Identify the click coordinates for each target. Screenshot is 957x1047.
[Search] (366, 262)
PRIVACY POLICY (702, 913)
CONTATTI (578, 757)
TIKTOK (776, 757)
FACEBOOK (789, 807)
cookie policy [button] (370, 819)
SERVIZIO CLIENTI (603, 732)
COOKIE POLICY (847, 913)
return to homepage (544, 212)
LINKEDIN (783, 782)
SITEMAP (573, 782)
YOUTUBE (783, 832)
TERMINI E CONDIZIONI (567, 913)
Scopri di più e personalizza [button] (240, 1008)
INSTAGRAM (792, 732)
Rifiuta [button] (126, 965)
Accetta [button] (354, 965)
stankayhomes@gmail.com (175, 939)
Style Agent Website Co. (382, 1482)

==

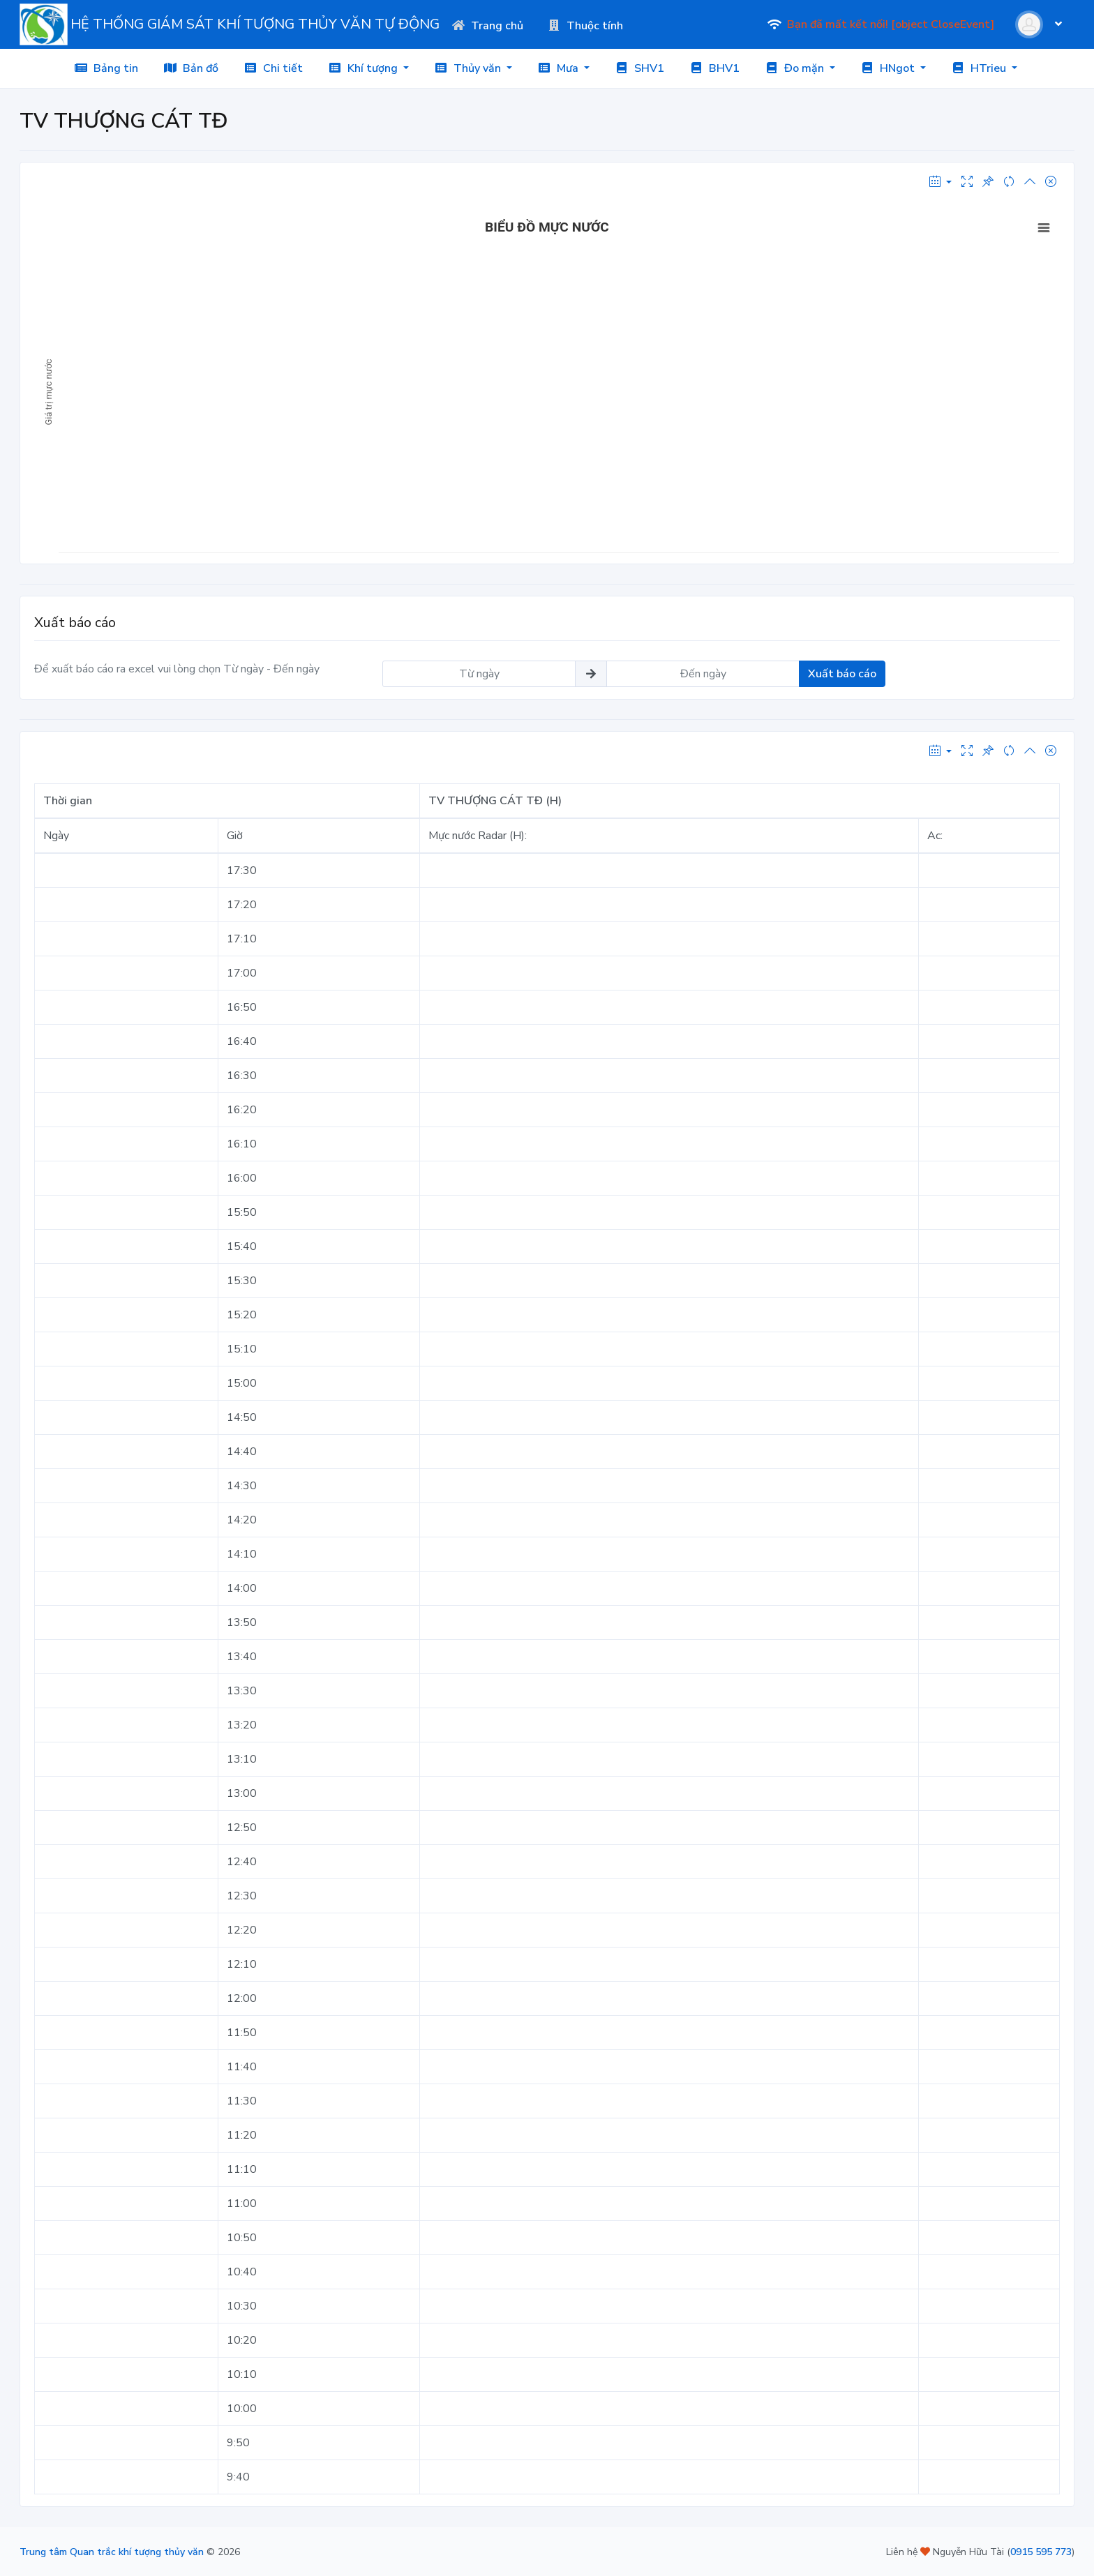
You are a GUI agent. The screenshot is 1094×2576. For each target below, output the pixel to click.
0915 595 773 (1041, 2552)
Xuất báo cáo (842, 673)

* _Required work_: The expected result is every line from the material above that includes "button".

* _Answer space_:
cookie policy [button] (370, 819)
Scopri di più e personalizza [button] (240, 1008)
Rifiuta [button] (126, 965)
Accetta [button] (354, 965)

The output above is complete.